* **Work to be completed**:
Only the pictures are to be dropped; the rest of the data below is to be duplicated exactly.

+++ Recorded information

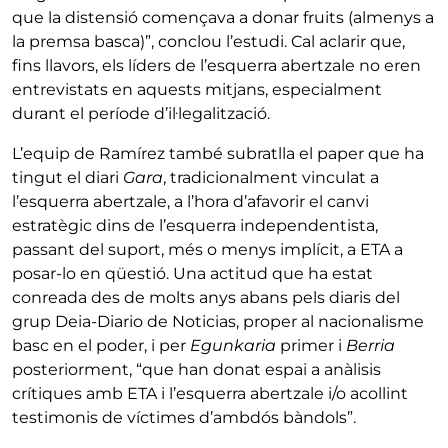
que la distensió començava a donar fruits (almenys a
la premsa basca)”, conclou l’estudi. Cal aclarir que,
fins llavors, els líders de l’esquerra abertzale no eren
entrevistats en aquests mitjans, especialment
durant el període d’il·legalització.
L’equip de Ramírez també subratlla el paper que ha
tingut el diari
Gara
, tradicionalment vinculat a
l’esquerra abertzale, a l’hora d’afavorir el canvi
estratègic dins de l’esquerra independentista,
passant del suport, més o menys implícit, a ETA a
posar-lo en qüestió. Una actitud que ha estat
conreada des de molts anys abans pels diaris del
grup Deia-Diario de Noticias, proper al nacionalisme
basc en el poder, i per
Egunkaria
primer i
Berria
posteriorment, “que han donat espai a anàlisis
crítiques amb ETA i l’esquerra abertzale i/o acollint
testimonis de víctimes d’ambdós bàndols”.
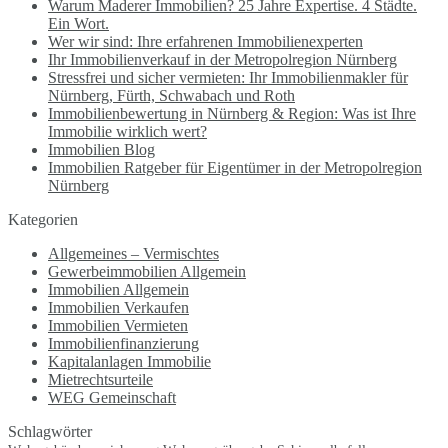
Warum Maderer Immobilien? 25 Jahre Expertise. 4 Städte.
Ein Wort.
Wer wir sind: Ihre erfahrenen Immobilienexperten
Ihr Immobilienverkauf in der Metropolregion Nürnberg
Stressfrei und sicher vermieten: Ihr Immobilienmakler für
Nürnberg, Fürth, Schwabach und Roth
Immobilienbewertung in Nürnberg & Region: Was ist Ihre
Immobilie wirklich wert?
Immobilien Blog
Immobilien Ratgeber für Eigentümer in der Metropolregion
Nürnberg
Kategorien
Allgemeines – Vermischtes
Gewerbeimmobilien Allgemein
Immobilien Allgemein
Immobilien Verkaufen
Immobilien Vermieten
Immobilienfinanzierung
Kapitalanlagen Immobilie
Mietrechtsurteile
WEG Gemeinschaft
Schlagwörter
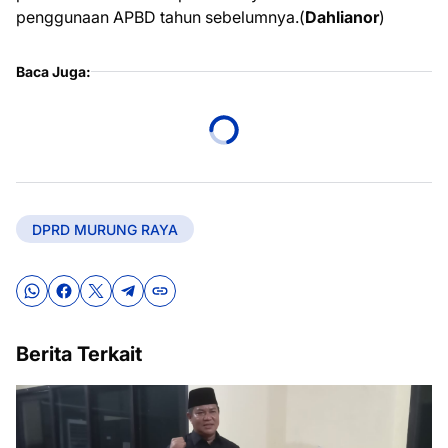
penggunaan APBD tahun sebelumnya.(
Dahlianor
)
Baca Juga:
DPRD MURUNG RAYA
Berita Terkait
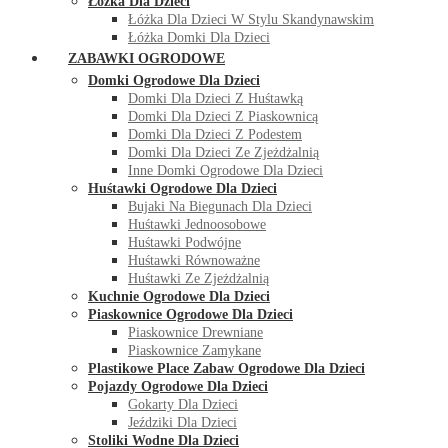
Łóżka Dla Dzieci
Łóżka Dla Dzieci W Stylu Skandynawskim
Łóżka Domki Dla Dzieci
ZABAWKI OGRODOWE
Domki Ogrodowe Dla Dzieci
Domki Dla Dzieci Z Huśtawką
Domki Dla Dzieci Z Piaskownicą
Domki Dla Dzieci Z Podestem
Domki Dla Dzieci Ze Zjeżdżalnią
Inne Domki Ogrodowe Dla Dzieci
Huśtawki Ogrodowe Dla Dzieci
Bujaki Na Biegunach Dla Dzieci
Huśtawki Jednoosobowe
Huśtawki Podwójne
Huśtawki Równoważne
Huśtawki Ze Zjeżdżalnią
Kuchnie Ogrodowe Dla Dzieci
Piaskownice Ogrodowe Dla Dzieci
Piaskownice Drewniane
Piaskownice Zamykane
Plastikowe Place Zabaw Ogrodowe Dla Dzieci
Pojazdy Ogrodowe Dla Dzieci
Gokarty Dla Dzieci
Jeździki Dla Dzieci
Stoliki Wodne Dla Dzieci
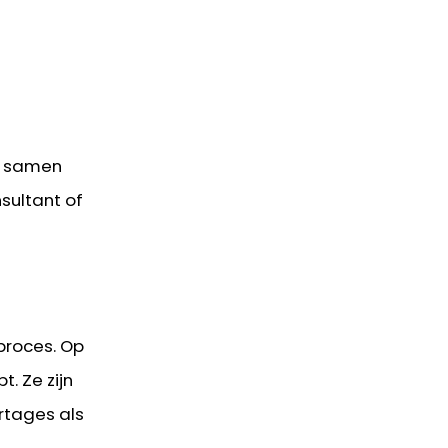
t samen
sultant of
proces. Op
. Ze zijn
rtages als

++++++

* **Output**:
que la distensió començava a donar fruits (almenys a
la premsa basca)”, conclou l’estudi. Cal aclarir que,
fins llavors, els líders de l’esquerra abertzale no eren
entrevistats en aquests mitjans, especialment
durant el període d’il·legalització.
L’equip de Ramírez també subratlla el paper que ha
tingut el diari
Gara
, tradicionalment vinculat a
l’esquerra abertzale, a l’hora d’afavorir el canvi
estratègic dins de l’esquerra independentista,
passant del suport, més o menys implícit, a ETA a
posar-lo en qüestió. Una actitud que ha estat
conreada des de molts anys abans pels diaris del
grup Deia-Diario de Noticias, proper al nacionalisme
basc en el poder, i per
Egunkaria
primer i
Berria
posteriorment, “que han donat espai a anàlisis
crítiques amb ETA i l’esquerra abertzale i/o acollint
testimonis de víctimes d’ambdós bàndols”.
Warum Maderer Immobilien? 25 Jahre Expertise. 4 Städte.
Ein Wort.
Wer wir sind: Ihre erfahrenen Immobilienexperten
Ihr Immobilienverkauf in der Metropolregion Nürnberg
Stressfrei und sicher vermieten: Ihr Immobilienmakler für
Nürnberg, Fürth, Schwabach und Roth
Immobilienbewertung in Nürnberg & Region: Was ist Ihre
Immobilie wirklich wert?
Immobilien Blog
Immobilien Ratgeber für Eigentümer in der Metropolregion
Nürnberg
Kategorien
Allgemeines – Vermischtes
Gewerbeimmobilien Allgemein
Immobilien Allgemein
Immobilien Verkaufen
Immobilien Vermieten
Immobilienfinanzierung
Kapitalanlagen Immobilie
Mietrechtsurteile
WEG Gemeinschaft
Schlagwörter
penggunaan APBD tahun sebelumnya.(
Dahlianor
)
Baca Juga:
DPRD MURUNG RAYA
Berita Terkait
Łóżka Dla Dzieci
Łóżka Dla Dzieci W Stylu Skandynawskim
Łóżka Domki Dla Dzieci
ZABAWKI OGRODOWE
Domki Ogrodowe Dla Dzieci
Domki Dla Dzieci Z Huśtawką
Domki Dla Dzieci Z Piaskownicą
Domki Dla Dzieci Z Podestem
Domki Dla Dzieci Ze Zjeżdżalnią
Inne Domki Ogrodowe Dla Dzieci
Huśtawki Ogrodowe Dla Dzieci
Bujaki Na Biegunach Dla Dzieci
Huśtawki Jednoosobowe
Huśtawki Podwójne
Huśtawki Równoważne
Huśtawki Ze Zjeżdżalnią
Kuchnie Ogrodowe Dla Dzieci
Piaskownice Ogrodowe Dla Dzieci
Piaskownice Drewniane
Piaskownice Zamykane
Plastikowe Place Zabaw Ogrodowe Dla Dzieci
Pojazdy Ogrodowe Dla Dzieci
Gokarty Dla Dzieci
Jeździki Dla Dzieci
Stoliki Wodne Dla Dzieci
t samen
sultant of
proces. Op
. Ze zijn
rtages als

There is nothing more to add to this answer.